Radiological Changes in the Spinal Cord and Brain of Patients with HTLV-1-Associated Myelopathy/Tropical Spastic Paraparesis (HAM/TSP)

• Published in: Pathogens (Basel) Vol. 13; no. 11; p. 920
• Main Authors: Stack, Emily H., Okar, Serhat V., Wu, Tianxia, Stack, Mallory, Mina, Yair, Gaitán, María, Azodi, Shila, Frazier, Will, Ohayon, Joan, Cortese, Irene C. M., Reich, Daniel S., Nair, Govind, Jacobson, Steven
• Format: Journal Article
• Language: English
• Published: Switzerland MDPI AG 01.11.2024; MDPI
• Subjects: Adult; Aged; Atrophy; Automation; Brain; Brain - diagnostic imaging; Brain - pathology; central nervous system atrophy; Central nervous system diseases; Disability; Female; Health aspects; Hereditary spastic paraplegia; Histopathology; HTLV-1-associated myelopathy; Human T-lymphotropic virus 1; Humans; Magnetic Resonance Imaging; Male; Middle Aged; Multiple sclerosis; Nervous system diseases; Neurological diseases; Paraparesis, Tropical Spastic - diagnostic imaging; Paraparesis, Tropical Spastic - pathology; Patients; Principal components analysis; Quality control; Spinal cord; Spinal Cord - diagnostic imaging; Spinal Cord - pathology; spinal cord atrophy; Substantia alba; Thorax; Tissues; Tropical spastic paraparesis; Tumor necrosis factor-TNF; White Matter - diagnostic imaging; White Matter - pathology; white matter hyperintensities; Maryland; Mississippi; United States > US; HTLV-1-associated myelopathy; magnetic resonance imaging; central nervous system atrophy; spinal cord atrophy; white matter hyperintensities
• ISSN: 2076-0817; 2076-0817
• DOI: 10.3390/pathogens13110920

HTLV-1-associated myelopathy/tropical spastic paraparesis (HAM/TSP) is a chronic, progressive neurological disorder and shares many radiological and clinical features with other more prevalent myelopathies.
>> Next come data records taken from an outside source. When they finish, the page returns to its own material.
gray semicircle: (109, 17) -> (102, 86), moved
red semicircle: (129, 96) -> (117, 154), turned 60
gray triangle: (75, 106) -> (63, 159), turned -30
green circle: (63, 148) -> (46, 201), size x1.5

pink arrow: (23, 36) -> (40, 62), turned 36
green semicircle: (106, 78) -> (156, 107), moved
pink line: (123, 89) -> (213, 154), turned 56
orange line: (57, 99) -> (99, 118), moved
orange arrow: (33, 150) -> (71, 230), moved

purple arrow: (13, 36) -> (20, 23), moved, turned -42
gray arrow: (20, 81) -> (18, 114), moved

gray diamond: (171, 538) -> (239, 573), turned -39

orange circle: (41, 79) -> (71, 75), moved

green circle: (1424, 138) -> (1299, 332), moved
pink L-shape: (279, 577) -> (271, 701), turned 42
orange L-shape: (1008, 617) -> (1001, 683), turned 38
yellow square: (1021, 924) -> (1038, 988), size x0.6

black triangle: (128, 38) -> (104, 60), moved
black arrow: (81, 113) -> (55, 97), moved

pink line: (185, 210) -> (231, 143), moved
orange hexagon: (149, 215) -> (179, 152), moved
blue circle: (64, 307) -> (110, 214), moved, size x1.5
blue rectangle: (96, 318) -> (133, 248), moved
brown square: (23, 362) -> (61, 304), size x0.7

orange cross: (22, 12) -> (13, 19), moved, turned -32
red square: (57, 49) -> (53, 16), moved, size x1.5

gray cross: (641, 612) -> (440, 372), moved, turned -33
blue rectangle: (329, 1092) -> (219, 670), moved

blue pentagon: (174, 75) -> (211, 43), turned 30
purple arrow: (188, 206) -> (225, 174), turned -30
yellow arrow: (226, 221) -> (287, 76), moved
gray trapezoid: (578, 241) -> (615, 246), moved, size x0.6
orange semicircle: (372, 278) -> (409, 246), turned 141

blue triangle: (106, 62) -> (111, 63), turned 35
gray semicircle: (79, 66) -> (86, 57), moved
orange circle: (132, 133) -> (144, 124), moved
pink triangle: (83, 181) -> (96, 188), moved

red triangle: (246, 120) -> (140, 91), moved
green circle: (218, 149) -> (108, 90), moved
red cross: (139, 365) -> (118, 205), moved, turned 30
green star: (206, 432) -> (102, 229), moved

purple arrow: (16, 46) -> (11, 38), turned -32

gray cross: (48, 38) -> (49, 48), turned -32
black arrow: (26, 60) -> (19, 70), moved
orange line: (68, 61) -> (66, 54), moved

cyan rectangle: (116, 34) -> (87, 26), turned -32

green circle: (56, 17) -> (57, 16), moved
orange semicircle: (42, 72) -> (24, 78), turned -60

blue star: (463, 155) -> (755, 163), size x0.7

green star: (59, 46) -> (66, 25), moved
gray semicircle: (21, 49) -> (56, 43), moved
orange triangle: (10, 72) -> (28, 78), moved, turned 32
Here, we quantified spinal cord and brain volumes in adults with HAM/TSP in comparison with healthy volunteers (HVs) and individuals diagnosed with relapsing–remitting or progressive multiple sclerosis (RRMS or P-MS). Clinical disability and MRI were assessed in 24 HVs, 43 HAM/TSP subjects, and 46 MS subjects. Spinal cord cross-sectional area (SCCSA) and brain tissue volumes were measured and compared. HAM/TSP subjects had significantly lower SCCSA corresponding to cervical levels 2 and 3 (C2–3) (54.0 ± 8 mm2), cervical levels 4 and 5 (C4–5) (57.8 ± 8 mm2), and thoracic levels 4 to 9 (T4–9) (22.7 ± 4 mm2) and significantly elevated brain white matter hyperintensity (WMH) fraction (0.004 ± 0.008) compared to the HVs (C2–3: 69.4 ± 8 mm2, C4–5: 75.1 ± 9 mm2, T4–9: 34.1 ± 4 mm2; all p < 0.0001; and WMH: 0.0005 ± 0.0007; p < 0.001). In the HAM/TSP subjects, SCCSA at all levels but not WMH showed a significant correlation with clinical disability scores. WMH in HAM/TSP subjects, therefore, may not be related to clinical disability. SCCSA in our limited RRMS cohort was higher than the HAM/TSP cohort (C2–3: 67.6 ± 8 mm2, C4–5: 72.7 ± 9 mm2, T4–9: 33.4 ± 5 mm2; all p < 0.0001) and WMH was lower than in P-MS subjects (p = 0.0067). Principal component analysis suggested that SCCSA and WMH may be used to differentiate HAM/TSP from MS. Understanding these differences msay help establish early diagnostic criteria for HAM/TSP patients.